→ Task
Print the whole listing again exactly as it stands, leaving out any images.

→ Data to process
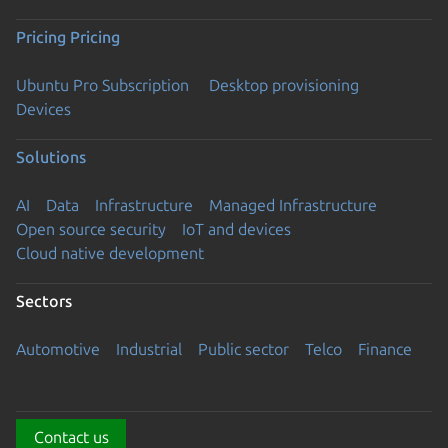
Pricing
Pricing
Ubuntu Pro Subscription
Desktop provisioning
Devices
Solutions
AI
Data
Infrastructure
Managed Infrastructure
Open source security
IoT and devices
Cloud native development
Sectors
Automotive
Industrial
Public sector
Telco
Finance
Contact us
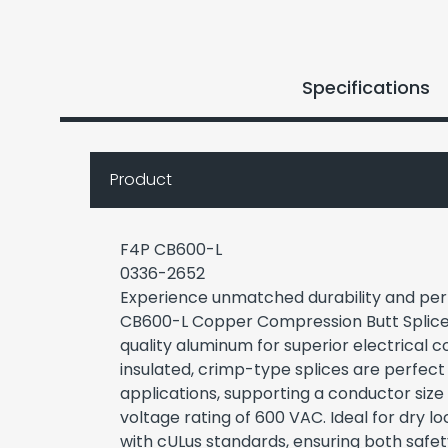
Specifications
Product
F4P CB600-L
0336-2652
Experience unmatched durability and pe
CB600-L Copper Compression Butt Splices
quality aluminum for superior electrical 
insulated, crimp-type splices are perfect
applications, supporting a conductor si
voltage rating of 600 VAC. Ideal for dry l
with cULus standards, ensuring both safety 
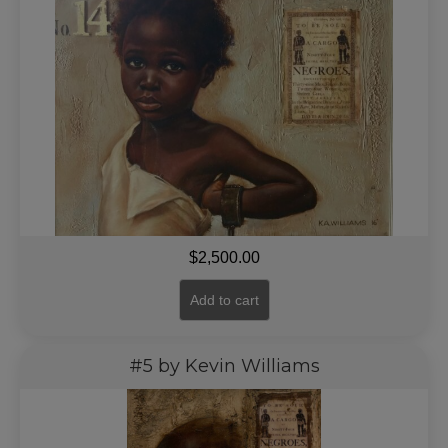
$
2,500.00
Add to cart
#5 by Kevin Williams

→ Answer box
Pricing
Pricing
Ubuntu Pro Subscription
Desktop provisioning
Devices
Solutions
AI
Data
Infrastructure
Managed Infrastructure
Open source security
IoT and devices
Cloud native development
Sectors
Automotive
Industrial
Public sector
Telco
Finance
Contact us
Specifications
Product
F4P CB600-L
0336-2652
Experience unmatched durability and pe
CB600-L Copper Compression Butt Splices
quality aluminum for superior electrical 
insulated, crimp-type splices are perfect
applications, supporting a conductor si
voltage rating of 600 VAC. Ideal for dry l
with cULus standards, ensuring both safety 
$
2,500.00
Add to cart
#5 by Kevin Williams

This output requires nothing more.